Der Kulturverein Schöngeising (KuSch) kann weiter bestehen. Noch vor wenigen Wochen hatte es so ausgesehen, als müsse der Verein aufgelöst werden. Nachdem der langjährige Vorstand angekündigt hatte, sich zurückziehen zu wollen, gab es zunächst keine Kandidaten für die Nachfolge. Doch nun hat sich ein engagiertes Team zusammengefunden, das die Arbeit des KuSch weiterführen will.
Stefanie Eikemeier hatte im vergangenen Jahr mit ihrem Jazz-Trio The Abstract Truth ein vom KuSch organisiertes Konzert im Bürgerhaus gegeben. Der Abend blieb ihr in bester Erinnerung.
„Alles war so gut vorbereitet und organisiert, ich habe mich gleich wohlgefühlt.“ Vereinsmitglieder waren sie und ihr Mann Dirk ohnehin schon.
Als die 52-Jährige aus dem Tagblatt vom drohenden Ende des Vereins erfuhr, war sie geschockt. „Wenn sowas verschwindet, kriegt man es ja nie wieder“, ist die Schöngeisingerin überzeugt. Schnell war dem Ehepaar klar, dass man das nicht zulassen dürfe.
Stefanie Eikemeier erklärte sich bereit, den Vorsitz zu übernehmen und wurde bei einer außerordentlichen Mitgliederversammlung im Gemeinschaftshaus einstimmig ins Amt gewählt. Ebenfalls mit jeweils 100 Prozent der Stimmen wurden die übrigen Vorstandsposten vergeben.
Neuer Zweiter Vorsitzender ist Gunter Schreier. Dirk Eikemeier wird sich künftig als Kassier um die Vereinsfinanzen kümmern, neue Schriftführerin ist Liliana Pfister. Mit den drei Beiräten Markus Pröll, Peter Hofmann und Angelika Dester ist der KuSch-Vorstand komplett.
„Ich freue mich sehr“, kommentierte Gerhard Gauck, der den Verein seit der Gründung 2013 geführt hatte.
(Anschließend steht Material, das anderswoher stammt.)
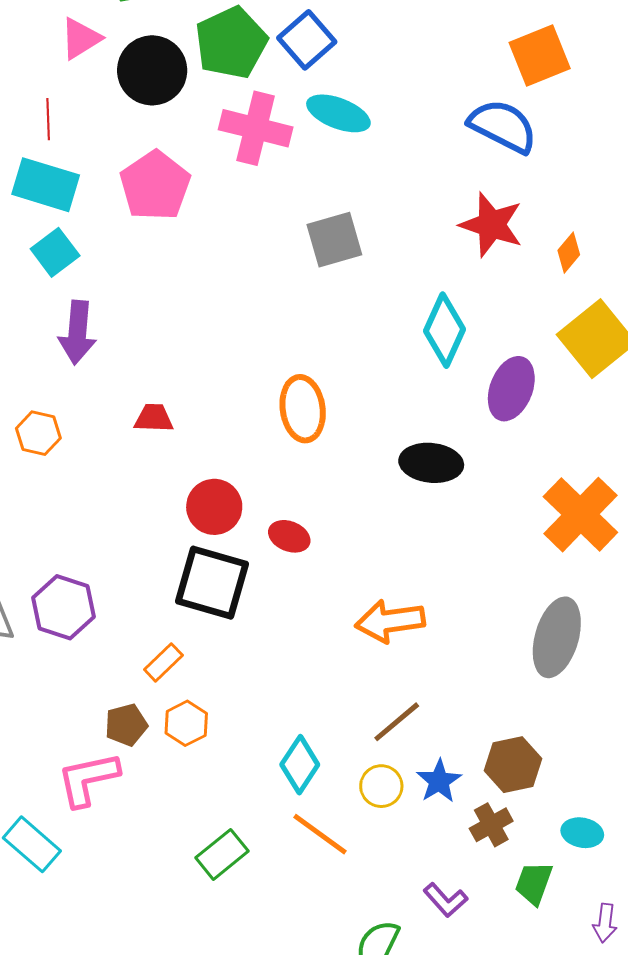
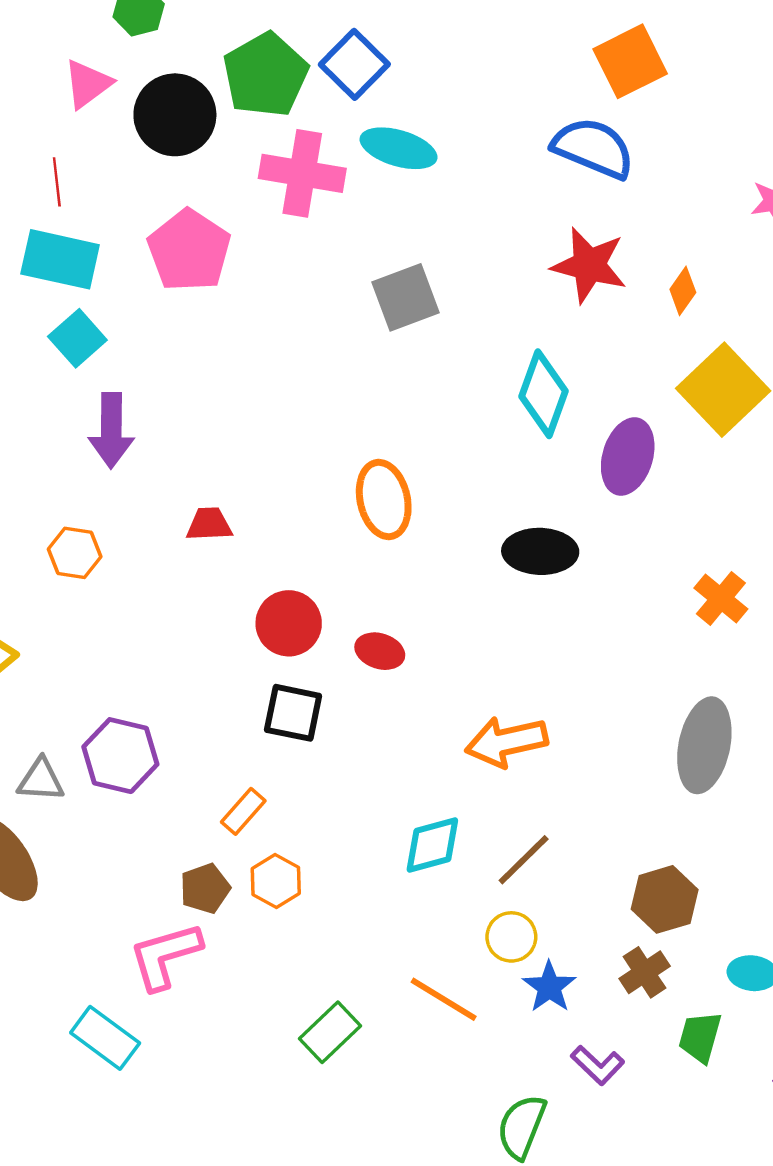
orange cross: (580, 515) -> (721, 598), size x0.6
black square: (212, 583) -> (293, 713), size x0.7
cyan diamond: (300, 765) -> (432, 845), moved, turned 46
blue star: (439, 781) -> (549, 987), moved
Ein Hauch Wehmut schwang dann aber doch mit, als er sich bei den übrigen scheidenden Vorstandsmitgliedern bedankte. „Es war immer toll mit euch.“
Der 120 Mitglieder starke KuSch organisiert ein breites Spektrum an kulturellen Veranstaltungen – Konzerte, Theater, Kabarett, Ausstellungen, Lesungen und vieles mehr. Das Angebot ist alles andere als selbstverständlich für einen Ort von der Größe Schöngeisings. Mit dem im Januar eröffneten Gemeinschaftshaus steht nun auch ein idealer Veranstaltungsort zur Verfügung.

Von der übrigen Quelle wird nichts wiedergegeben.